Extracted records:
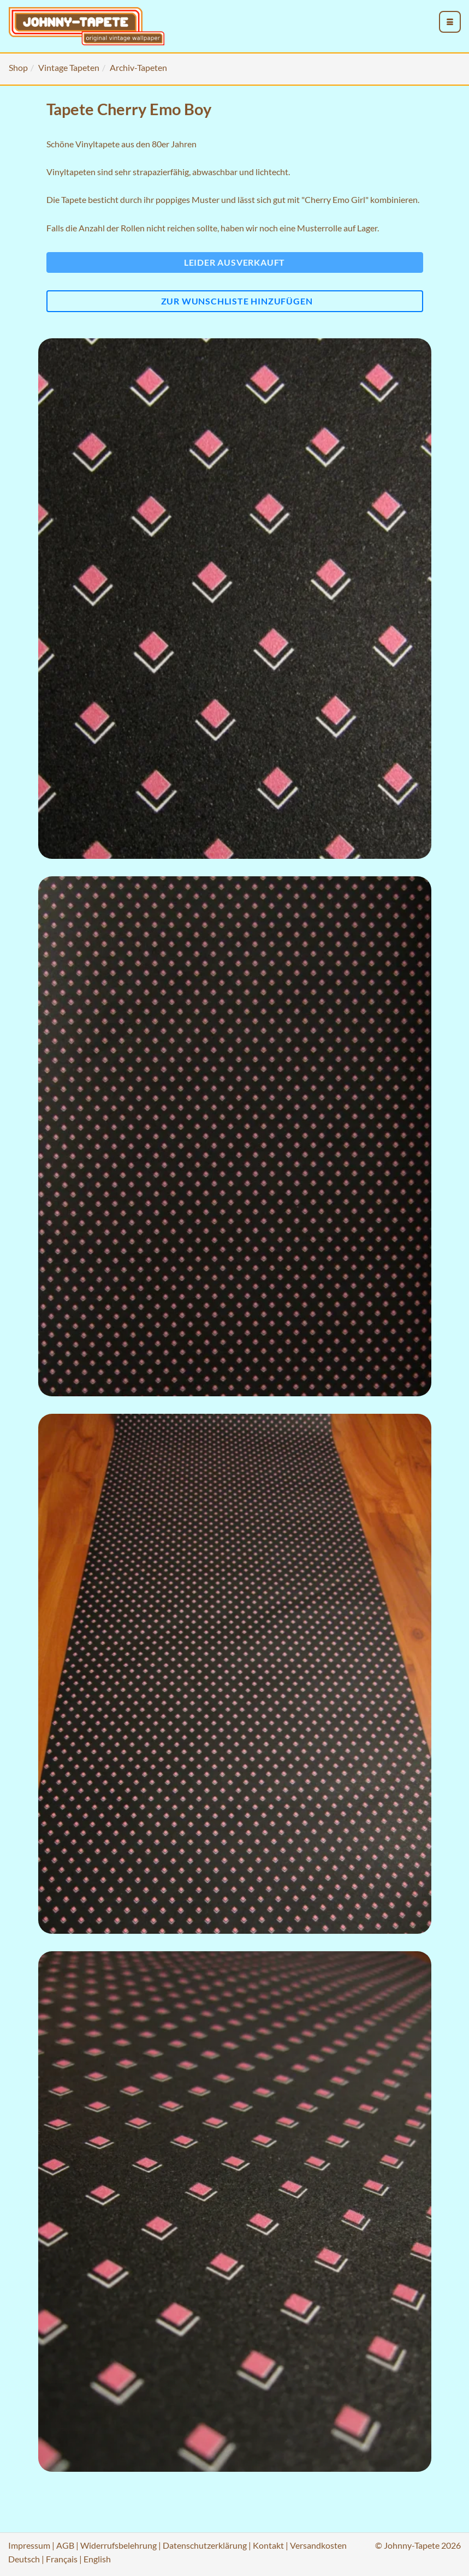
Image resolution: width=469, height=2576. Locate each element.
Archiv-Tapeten (138, 67)
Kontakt (268, 2545)
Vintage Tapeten (68, 67)
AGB (65, 2545)
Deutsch (24, 2559)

◆ **Task objective**
Please output all of the entries exactly as they appear, with no pictures.

◆ **Solution**
Image resolution: width=469, height=2576. Locate each element.
Archiv-Tapeten (138, 67)
Kontakt (268, 2545)
Vintage Tapeten (68, 67)
AGB (65, 2545)
Deutsch (24, 2559)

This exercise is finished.